Vorübergehende Verlängerung von Befugnissen des Verfassungsschutzes

Mittwoch, 07.11.2012, Drucksache 20/

Antrag der Abgeordneten Martin Schäfer, Anja Domres, Arno Münster, Juliane Timmermann, Ulrike Hanneken-Deckert, Melanie Leonhard, Urs Tabbert, Ekkehard Wysocki, Uwe Koßel und Fraktion

Nach den schrecklichen Ereignissen des 11. September 2001 hat die Hamburgische Bürgerschaft Ende des Jahres 2002 ein Gesetz beschlossen, durch welches die Befugnisse des Landesamts für Verfassungsschutz erweitert wurden.
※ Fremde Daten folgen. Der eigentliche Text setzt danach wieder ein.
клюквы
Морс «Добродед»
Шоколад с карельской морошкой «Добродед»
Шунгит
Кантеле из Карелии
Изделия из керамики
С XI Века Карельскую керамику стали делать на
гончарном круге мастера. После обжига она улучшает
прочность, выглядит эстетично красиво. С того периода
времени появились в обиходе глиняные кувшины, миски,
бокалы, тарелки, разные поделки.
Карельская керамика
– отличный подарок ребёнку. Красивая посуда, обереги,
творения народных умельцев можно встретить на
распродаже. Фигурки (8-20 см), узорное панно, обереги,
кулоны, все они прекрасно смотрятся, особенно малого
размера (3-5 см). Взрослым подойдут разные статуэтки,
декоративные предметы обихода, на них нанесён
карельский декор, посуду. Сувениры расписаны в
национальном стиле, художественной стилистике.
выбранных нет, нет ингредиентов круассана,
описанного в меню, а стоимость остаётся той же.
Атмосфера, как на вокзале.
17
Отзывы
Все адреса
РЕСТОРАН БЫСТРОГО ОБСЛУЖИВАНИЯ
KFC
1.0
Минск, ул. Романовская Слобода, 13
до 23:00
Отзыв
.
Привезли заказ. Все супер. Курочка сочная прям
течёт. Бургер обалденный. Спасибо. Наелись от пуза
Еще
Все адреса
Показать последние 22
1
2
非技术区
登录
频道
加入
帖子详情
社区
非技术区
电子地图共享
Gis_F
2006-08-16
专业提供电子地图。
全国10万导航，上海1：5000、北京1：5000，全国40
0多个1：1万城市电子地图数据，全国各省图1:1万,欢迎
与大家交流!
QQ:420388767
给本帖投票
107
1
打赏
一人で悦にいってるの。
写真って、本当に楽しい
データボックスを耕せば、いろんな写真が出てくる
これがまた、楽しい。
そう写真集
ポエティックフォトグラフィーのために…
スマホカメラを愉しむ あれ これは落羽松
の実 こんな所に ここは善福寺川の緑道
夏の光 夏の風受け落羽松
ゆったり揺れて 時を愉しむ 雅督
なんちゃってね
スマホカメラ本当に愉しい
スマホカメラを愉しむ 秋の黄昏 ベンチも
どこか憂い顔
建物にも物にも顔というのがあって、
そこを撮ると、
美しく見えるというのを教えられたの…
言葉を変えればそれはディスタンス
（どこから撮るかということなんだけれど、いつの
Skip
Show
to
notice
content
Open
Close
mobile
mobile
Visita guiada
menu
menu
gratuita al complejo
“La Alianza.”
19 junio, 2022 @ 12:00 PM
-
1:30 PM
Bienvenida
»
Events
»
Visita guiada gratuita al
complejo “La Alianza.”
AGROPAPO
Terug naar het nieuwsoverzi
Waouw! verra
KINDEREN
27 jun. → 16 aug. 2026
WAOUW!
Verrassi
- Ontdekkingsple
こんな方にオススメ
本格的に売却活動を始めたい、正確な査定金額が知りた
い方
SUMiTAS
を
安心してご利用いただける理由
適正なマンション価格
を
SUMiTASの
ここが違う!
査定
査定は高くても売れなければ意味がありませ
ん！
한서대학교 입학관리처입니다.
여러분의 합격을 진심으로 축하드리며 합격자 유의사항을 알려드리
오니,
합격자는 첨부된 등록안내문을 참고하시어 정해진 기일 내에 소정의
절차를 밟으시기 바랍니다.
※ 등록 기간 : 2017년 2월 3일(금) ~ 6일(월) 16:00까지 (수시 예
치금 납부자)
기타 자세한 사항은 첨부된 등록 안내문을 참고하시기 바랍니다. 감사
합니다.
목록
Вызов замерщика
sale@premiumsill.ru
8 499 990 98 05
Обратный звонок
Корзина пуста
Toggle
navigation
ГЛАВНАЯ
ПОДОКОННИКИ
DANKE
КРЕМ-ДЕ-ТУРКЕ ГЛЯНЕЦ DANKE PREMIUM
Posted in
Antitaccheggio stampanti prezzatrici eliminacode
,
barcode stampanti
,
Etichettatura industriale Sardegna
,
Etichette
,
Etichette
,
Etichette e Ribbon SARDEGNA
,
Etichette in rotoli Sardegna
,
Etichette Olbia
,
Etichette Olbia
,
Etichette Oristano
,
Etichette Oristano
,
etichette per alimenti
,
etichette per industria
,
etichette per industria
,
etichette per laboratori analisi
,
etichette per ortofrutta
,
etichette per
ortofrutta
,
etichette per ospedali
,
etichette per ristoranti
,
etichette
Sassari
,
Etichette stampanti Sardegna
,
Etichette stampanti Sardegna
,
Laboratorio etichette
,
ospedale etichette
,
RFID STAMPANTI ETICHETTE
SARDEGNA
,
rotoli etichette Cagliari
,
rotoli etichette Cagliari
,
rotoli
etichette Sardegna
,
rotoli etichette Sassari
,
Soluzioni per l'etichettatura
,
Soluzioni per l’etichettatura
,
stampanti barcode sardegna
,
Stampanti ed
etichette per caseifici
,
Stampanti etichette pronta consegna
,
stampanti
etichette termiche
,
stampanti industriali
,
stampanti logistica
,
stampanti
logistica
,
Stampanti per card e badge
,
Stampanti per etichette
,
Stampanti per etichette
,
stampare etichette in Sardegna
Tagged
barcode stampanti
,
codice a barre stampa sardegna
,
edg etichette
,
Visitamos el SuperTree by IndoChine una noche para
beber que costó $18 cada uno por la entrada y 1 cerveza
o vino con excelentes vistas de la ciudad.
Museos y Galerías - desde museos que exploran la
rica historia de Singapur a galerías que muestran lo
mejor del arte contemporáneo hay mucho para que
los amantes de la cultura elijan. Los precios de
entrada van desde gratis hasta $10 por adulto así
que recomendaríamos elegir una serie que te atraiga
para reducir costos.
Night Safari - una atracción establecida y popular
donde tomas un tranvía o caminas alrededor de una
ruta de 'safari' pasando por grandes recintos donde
Als Vorbild dienten dabei die entsprechend auf bundesgesetzlicher Ebene durchgeführten Änderungen.
Nach einer anfänglichen Befristung der neuen gesetzlichen Befugnisse auf fünf Jahre wurden diese Ende des Jahres 2007 um fünf weitere Jahre durch die Bürgerschaft verlängert. Die damalige Verlängerung war mit der Auflage verbunden, die entsprechenden Maßnahmen vor Ablauf des Verlängerungszeitpunktes unter Einbeziehung eines wissenschaftlichen Sachverständigen, der im Einvernehmen mit dem Kontrollausschuss gemäß § 24 des Hamburgischen Verfassungsschutzgesetzes (im Folgenden „Parlamentarischer Kontrollausschuss“) bestellt werden sollte, zu evaluieren.
Mit der erfolgten wissenschaftlichen Evaluation hat sich der Parlamentarische Kontrollausschuss im Laufe des Sommers 2012 ausführlich befasst. Diese Beratungen waren dabei zeitlich umfassender als zunächst vorgesehen, wodurch sich auch die ursprüngliche Zeitplanung des Senats verschoben hat. Auf Seiten der Behörde für Inneres und Sport wird derzeit an einem Gesetzesentwurf gearbeitet, welcher die Ergebnisse der Evaluierung berücksichtigt. Um die hierzu anstehende umfassende Befassung der Bürgerschaft zu gewährleisten, ohne dass dies zu einer zwischenzeitlichen Aufhebung der betroffenen Befugnisse führt, erscheint es angezeigt, den Geltungszeitpunkt dieser Befugnisse geringfügig zu verlängern.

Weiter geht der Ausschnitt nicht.